The CNDP2 transcript is present in human, mouse and pig skeletal muscle, whereas that of the serum carnosinase CNDP1 is undetectable or barely detectable (D’Astous-Pagé et al. 2017). Although an overall effect of carnosine (tendency) is observed on CNDP2 mRNA abundance in cultured myoblasts isolated from the LD muscle only, the comparison of each carnosine dose to the control (0 mM carnosine) did not reach statistical significance. Very few studies have investigated the effect of carnosine on CNDP2 transcript abundance. In accordance with our findings, there was no significant change in CNDP2 mRNA abundance in the mouse brain after 2 weeks of carnosine supplementation (Barca et al. 2019). Intriguingly, mice supplemented with β-alanine for 8 weeks showed a 27% increase in CNDP2 mRNA levels in the skeletal muscle, while supplementation with carnosine resulted in a 39% decrease (Everaert et al. 2013).
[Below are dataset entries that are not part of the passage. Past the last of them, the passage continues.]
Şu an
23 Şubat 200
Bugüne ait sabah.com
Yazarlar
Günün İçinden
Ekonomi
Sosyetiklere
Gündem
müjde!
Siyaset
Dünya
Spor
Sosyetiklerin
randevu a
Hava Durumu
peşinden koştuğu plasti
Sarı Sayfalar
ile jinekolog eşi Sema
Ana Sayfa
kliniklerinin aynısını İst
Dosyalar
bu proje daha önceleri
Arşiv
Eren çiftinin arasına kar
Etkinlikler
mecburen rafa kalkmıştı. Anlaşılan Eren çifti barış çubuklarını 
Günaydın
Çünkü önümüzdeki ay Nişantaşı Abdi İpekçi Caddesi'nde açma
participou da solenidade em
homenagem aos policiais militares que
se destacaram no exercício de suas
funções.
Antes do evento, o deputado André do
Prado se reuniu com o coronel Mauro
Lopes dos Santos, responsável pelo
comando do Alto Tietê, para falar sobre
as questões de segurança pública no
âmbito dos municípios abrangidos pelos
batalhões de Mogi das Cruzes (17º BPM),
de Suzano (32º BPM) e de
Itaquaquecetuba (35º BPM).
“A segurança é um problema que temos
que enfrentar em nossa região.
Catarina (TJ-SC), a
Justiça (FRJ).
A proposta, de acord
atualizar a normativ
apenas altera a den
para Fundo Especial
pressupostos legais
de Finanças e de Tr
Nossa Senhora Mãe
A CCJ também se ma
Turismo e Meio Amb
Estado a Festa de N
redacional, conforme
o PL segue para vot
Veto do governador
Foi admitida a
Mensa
Although discrepancies among the abovementioned studies may be explained by species (mice vs pigs), tissue (skeletal muscle vs brain) and/or time (48 h, 2 weeks and 8 weeks) effects, the importance of CNDP2 in controlling intramuscular carnosine homeostasis remains to be demonstrated. According to Everaert et al. (2013), the ability of CNDP2 to hydrolyse carnosine in skeletal muscle would be quite limited due to its optimal activity being reached at pH 9.5 and the slow carnosine washout in skeletal muscle upon cessation of β-alanine supplementation (Baguet et al. 2009; Lenney et al. 1985).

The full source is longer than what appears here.